Sunday, August 15, 2010

what a wastrel

The park across from our apartment, that lays just beyond the road at our door front, has again become a raging sea of goopy dirt and dusty water. The rains came this past week – and although the streets drain eventually, our park seems to contain its water very effectively. Maybe it’s really a community pool, and we accidentally mistook it for a park in its dry stages…

Yesterday we took a slight adventure to Connaught Place – near where we had stayed at the YWCA when we first arrived in India, before securing an apartment farther north. The base of the metro stairs, at the exit, met us with cascades of water slipping down the sleek black stairs. Luckily, a drainage system ushered the water away before it managed to crawl too far into the station. We stared up at the gray booming sky –
Our destination was simply a movie theater, somewhere up above in Connaught Place. Connaught Place is in the shape of a circle (going along with the theme of roundabouts that are scattered throughout Delhi, with makes it even more of a maze to navigate) packed with people and beggars and shops and bars and travel agencies and movie theaters and places to grab food – except at the moment, it is ravaged with construction. It is nearly impossible to perceive a store front, a sidewalk, a path, or to grasp any sort of cohesive vision of what this Place is supposed to look like. For example, in order to get from the metro station to the shielded walkway underneath an awning, we had to walk about 30 yards. This distance –
Caked with mud and viscous brown rainwater, trapped between rock and brick clusters, the entire area swallowed our feet as we slipped and dipped through a sopping mess of debris. At one point we had to walk single file across a beam of wood over a newly formed pond, step up over some metal bars, through what will someday become a brick-lined planter, down onto some piles of uneven rock, and more mud…
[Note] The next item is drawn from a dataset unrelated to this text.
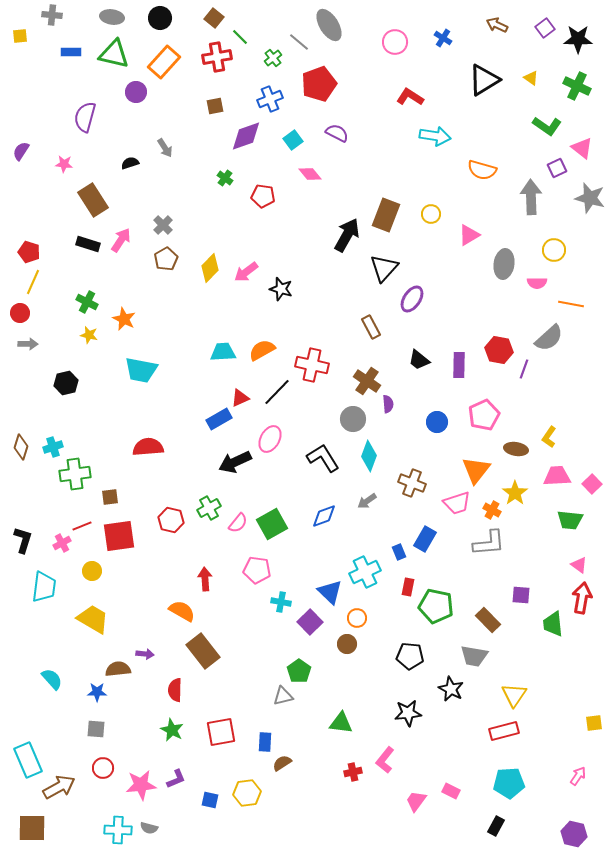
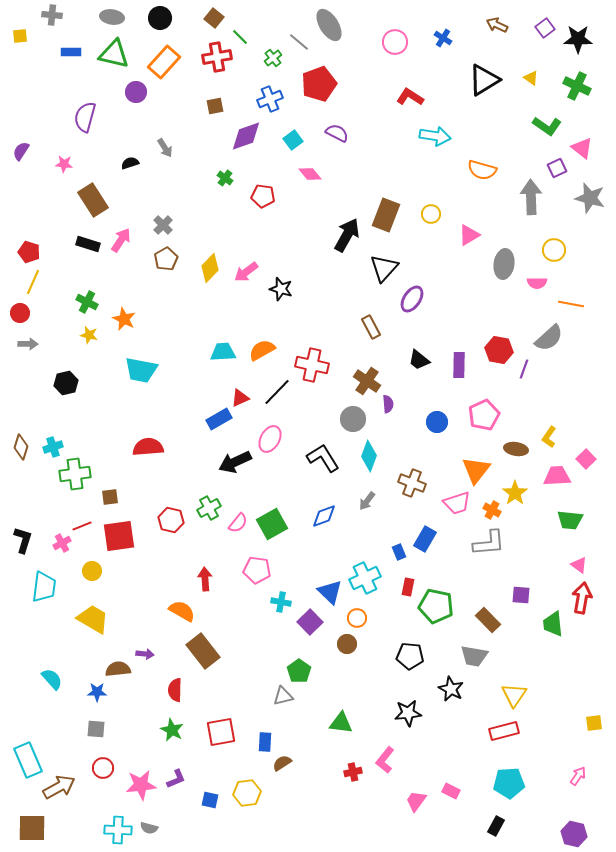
pink square at (592, 484): moved 6 px left, 25 px up
gray arrow at (367, 501): rotated 18 degrees counterclockwise
cyan cross at (365, 572): moved 6 px down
I felt like I was on a Safari through some concrete ruins. And on our left you will see the Wild Men in business suits, covering their head with brief cases, frolicking in shined shoes to get to the metro station.
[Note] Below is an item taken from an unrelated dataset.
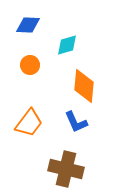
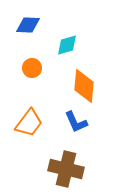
orange circle: moved 2 px right, 3 px down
Even navigating around Connaught Place itself was tricky – construction is literally flailing at every corner. Scaffolding made of what look like thick branches tied together in rectangular-like structures are in the middle of walkways, stuck in the mud. Holes gape at you from the ground, unprotected. Wire. Cranes. Chaos.
It’s all somehow incredibly beautiful, though; something that would inspire an artist to sculpt massive piles of debris in still visions of chaotic asceticism.